Bir tasarımda iki farklı denge sistemi kullanılabilir: Simetrik ve Asimetrik
denge.
Simetrik denge: Tasarımda yatay, düşey ya da eğik
bir eksene göre objelerin belirli aralık ve mesafede düzenlenmesine “simetrik
denge” denir. Resmiyetin, otoritenin vurgulanacağı tasarımlarda tercih edilir.
Diğer yandan simetri, dürüstlüğün ve saygınlığın psikolojik simgesi olarak değerlendirilmektedir.

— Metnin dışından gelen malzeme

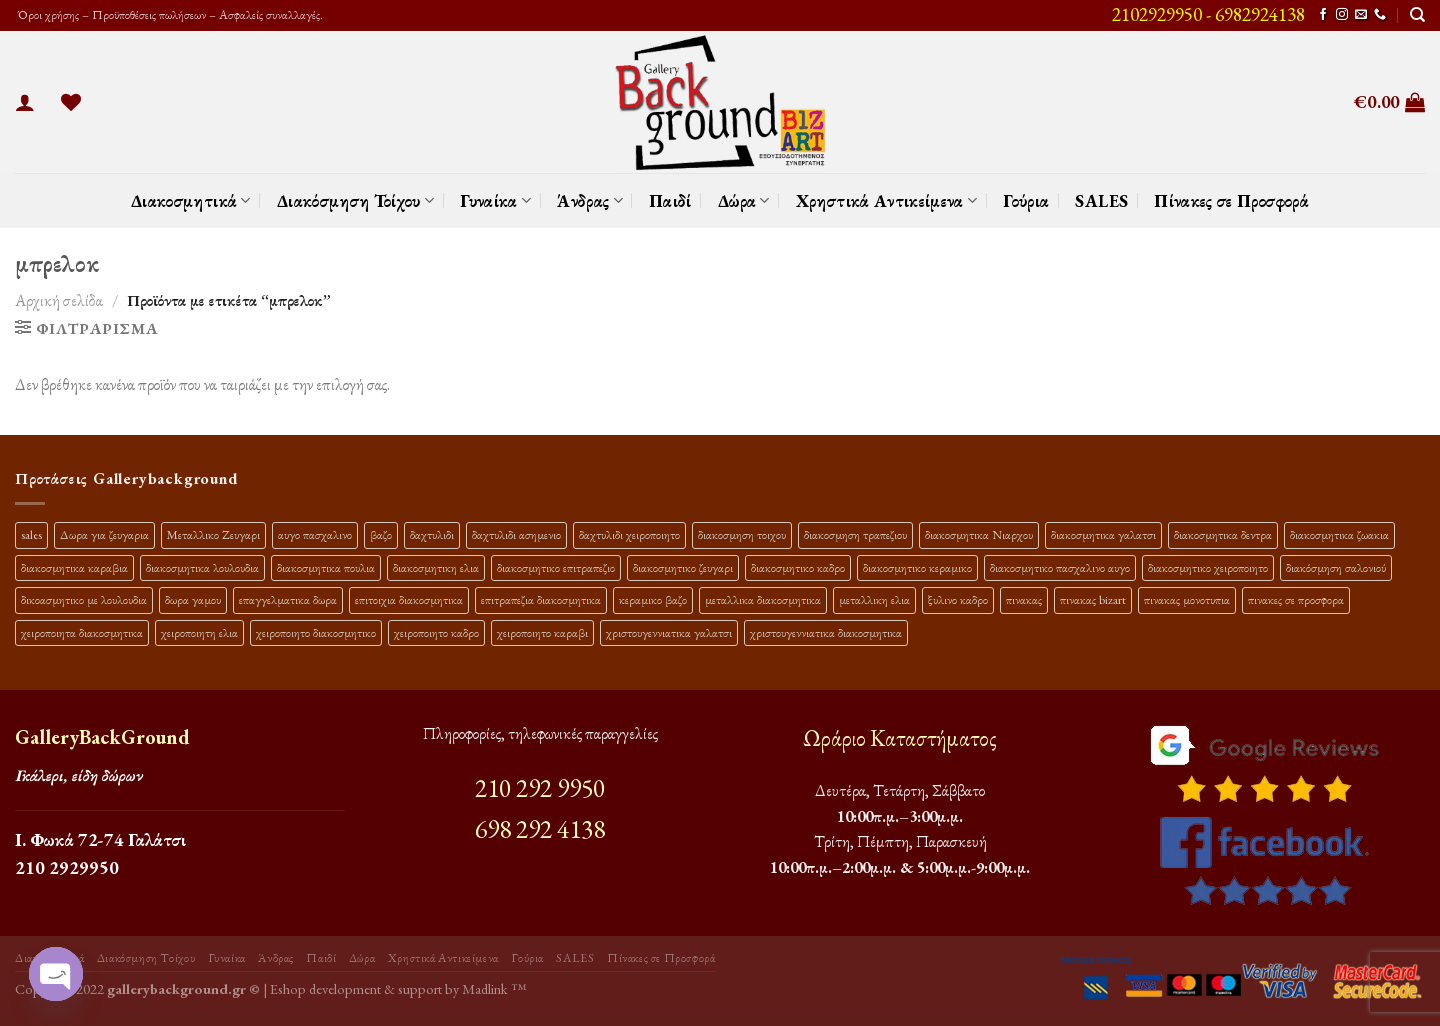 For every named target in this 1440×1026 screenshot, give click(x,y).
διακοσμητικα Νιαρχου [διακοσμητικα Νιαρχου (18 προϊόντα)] (979, 534)
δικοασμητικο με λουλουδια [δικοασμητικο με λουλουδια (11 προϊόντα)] (84, 599)
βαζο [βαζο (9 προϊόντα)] (381, 534)
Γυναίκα (495, 200)
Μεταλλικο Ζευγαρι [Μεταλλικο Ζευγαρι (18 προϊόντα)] (213, 534)
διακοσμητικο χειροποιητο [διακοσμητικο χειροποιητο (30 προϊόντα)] (1208, 567)
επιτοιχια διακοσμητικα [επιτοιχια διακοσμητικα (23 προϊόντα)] (409, 599)
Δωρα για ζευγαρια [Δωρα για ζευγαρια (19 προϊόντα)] (104, 534)
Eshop (288, 988)
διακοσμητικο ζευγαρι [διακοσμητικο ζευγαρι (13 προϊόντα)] (683, 567)
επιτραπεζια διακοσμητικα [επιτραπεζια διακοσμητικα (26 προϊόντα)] (541, 599)
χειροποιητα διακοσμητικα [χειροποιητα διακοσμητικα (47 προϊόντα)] (82, 632)
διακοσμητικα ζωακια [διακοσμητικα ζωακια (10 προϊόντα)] (1339, 534)
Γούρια (1026, 200)
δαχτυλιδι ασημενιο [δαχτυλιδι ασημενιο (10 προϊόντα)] (516, 534)
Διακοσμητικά (191, 200)
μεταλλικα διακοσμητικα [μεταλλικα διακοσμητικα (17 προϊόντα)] (763, 599)
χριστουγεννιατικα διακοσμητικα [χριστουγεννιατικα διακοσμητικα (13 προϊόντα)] (826, 632)
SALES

Simetrik dengenin somut örneklerini doğada sık sık görürüz. Örneğin insan
gövdesi ve insan yüzü simetrinin en yakınımızdaki örnekleridir. Kitap, dergi,
broşür gibi çok sayfalı basılı materyallerde de simetrik denge uygulamalarına
çok sık rastlarız.
Simetri, dengeli parçalar, dengeli alanlar, aşağı yukarı aynı boyda
sağ, sol, alt ve üst boşluklar demektir. Simetrik düzenlemeler günümüzün geleneksel
peyzaj tasarım uygulamalarında yaygın olarak kullanılmaktadır.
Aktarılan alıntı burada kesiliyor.